On December 3, 2018, with construction days away from beginning on Thitu, China deployed at least 24 vessels to the disputed island, the report notes. Construction had previously been halted due to poor weather and rough seas.
For the remainder of the month, and going into January 2019, the size of the Chinese fleet, composed of vessels with the People's Liberation Army-Navy, China's Coast Guard and various fishing ships, fluctuated as they stationed themselves near the contested island as construction commenced.
"The fishing boats have mostly been anchored between 2 and 5.5 nautical miles west of Thitu, while the naval and coast guard ships operate slightly farther away to the south and west," the report explains.
"This deployment is consistent with prior examples of China's ‘cabbage strategy,' which employs concentric layers of fishing, law enforcement and naval vessels around contested areas."
On December 20, 2018, satellite imagery showed 95 Chinese vessels near the island, before many were recalled, leaving the overall tally at 42 ships by January 26, 2019. Two of the vessels spotted during December 20 observations were identified by AMTI as a PLAN Type 053H1G frigate and a CCG Type 818 cutter.
"The drop in the number of government vessels, mirroring the reduction of the militia presence, suggests Chinese forces have settled into a pattern of monitoring and intimidation after their initial large deployment failed to convince Manila to halt construction," the report concluded.
According to the Philippine Star, "Chinese coast guard vessels and militia fishing boats" have also been spotted near Sandy Cay, a shoal located some 2.5 nautical miles from Thitu Island. Also known as Pag-asa Island, it is claimed by the Philippines, China, Taiwan and Vietnam and is the second largest of the Spratly Islands.
The Philippine government's plan to build a beaching ramp on Thitu to allow Filipino ships to better transport repair materials and to lengthen the island's runway to accommodate larger planes was initially announced in April 2017.
Earlier this week, the AMTI report was criticized by Philippine Defense Secretary Delfin Lorenzana over its claims that ongoing construction efforts would also include land reclamation, the Manila Bulletin reported.

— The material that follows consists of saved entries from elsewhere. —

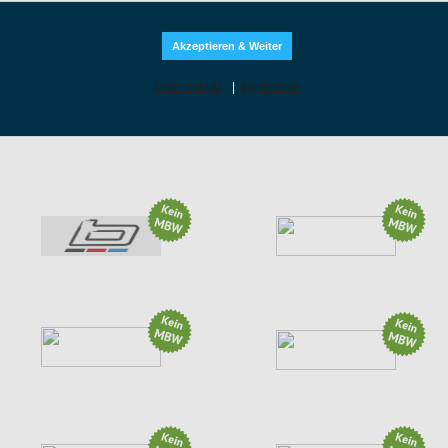
U
BALD ENDEND
Akzeptieren & Weiter
Datenschutz
|
Impressum
App-Deal: 20% auf ALLES
Aktion: 15% Rabatt* bei baby-walz
(5 weitere Aktionen)
(1 weitere Aktion)
Bis zu 65% auf BMW und MINI...
Aktion: Summer Bundle Offer...
(4 weitere Aktionen)
(7 weitere Aktionen)
Aktion: 10% OFF EU ONLY
Aktion: Möbel...
(8 weitere Aktionen)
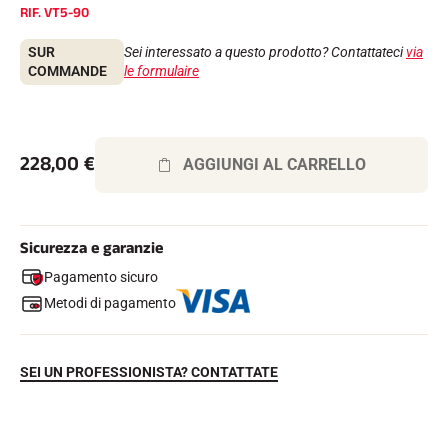
RIF.
VT5-90
Kit completi
Cronometri e trasmissione
Transponder e loop
SUR
Sei interessato a questo prodotto? Contattateci
via
Cellule e rilevamento
COMMANDE
le formulaire
Fotofinish
Display e orologio
SOFTWARE
Scheda VOLA e chiave di protezione
228,00
€
AGGIUNGI AL CARRELLO
Suite SkiAlp
Suite SkiNordic
Equestre Suite
Msports Suite
Sicurezza e garanzie
Scoreboard-Pro
Pagamento sicuro
Metodi di pagamento
MULTI-SPORT
SEI UN PROFESSIONISTA? CONTATTATE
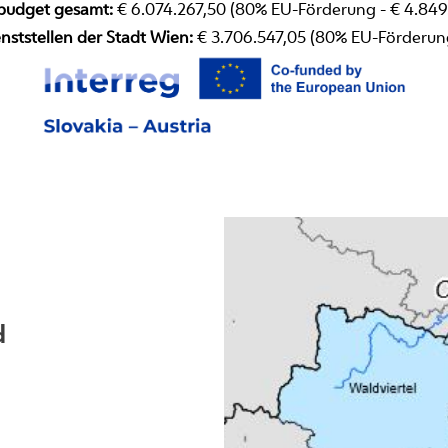
tbudget gesamt:
€ 6.074.267,50 (80% EU-Förderung - € 4.849
nststellen der Stadt Wien:
€ 3.706.547,05 (80% EU-Förderung
d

"As of now, only the beaching ramp is being undertaken. Next is the concreting of the runway. The third phase is the lengthening of the runway, which will entail the reclamation of about 300 meters," Lorenzana explained to reporters on Thursday.
"Reclamation means there is land before, and you are reclaiming the land back. Since there is no land, but the water, we call it filling up the space with stones, gravel and soil."

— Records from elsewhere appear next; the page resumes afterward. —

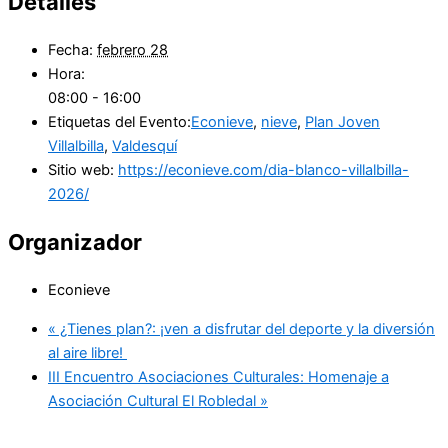
Detalles
Fecha:
febrero 28
Hora:
08:00 - 16:00
Etiquetas del Evento:
Econieve
,
nieve
,
Plan Joven
Villalbilla
,
Valdesquí
Sitio web:
https://econieve.com/dia-blanco-villalbilla-
2026/
Organizador
Econieve
«
¿Tienes plan?: ¡ven a disfrutar del deporte y la diversión
al aire libre!
III Encuentro Asociaciones Culturales: Homenaje a
Asociación Cultural El Robledal
»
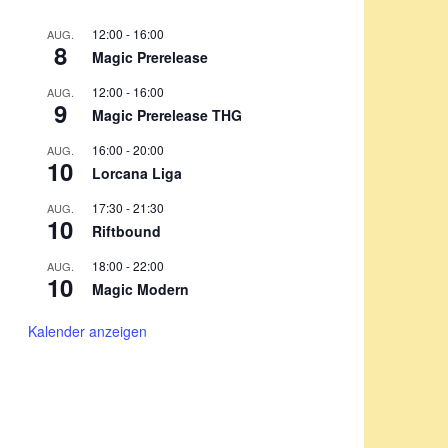
12:00
-
16:00
AUG.
8
Magic Prerelease
12:00
-
16:00
AUG.
9
Magic Prerelease THG
16:00
-
20:00
AUG.
10
Lorcana Liga
17:30
-
21:30
AUG.
10
Riftbound
18:00
-
22:00
AUG.
10
Magic Modern
Kalender anzeigen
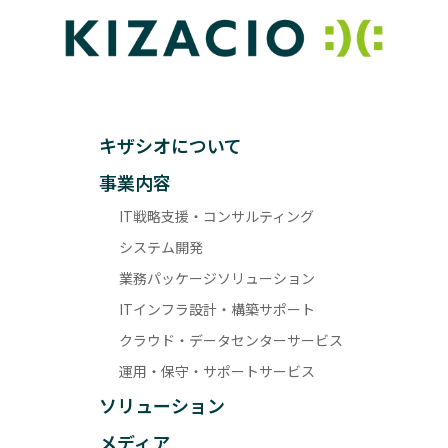
キザシオについて
事業内容
IT戦略支援・コンサルティング
システム開発
業務パッケージソリューション
ITインフラ設計・構築サポート
クラウド・データセンターサービス
運用・保守・サポートサービス
ソリューション
メディア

"Having undergone careful planning and consideration, with full respect to international law and rules-based order governing civilized states, implementing these improvements is a legitimate undertaking and well within our rights as a sovereign nation," Lorenzana said in the statement.
The Philippine Star reported that aside from the focus on the runway, the government will also be working on constructing better barracks for soldiers, sewage disposal systems, storage facilities for fishermen and lighthouses, among other projects.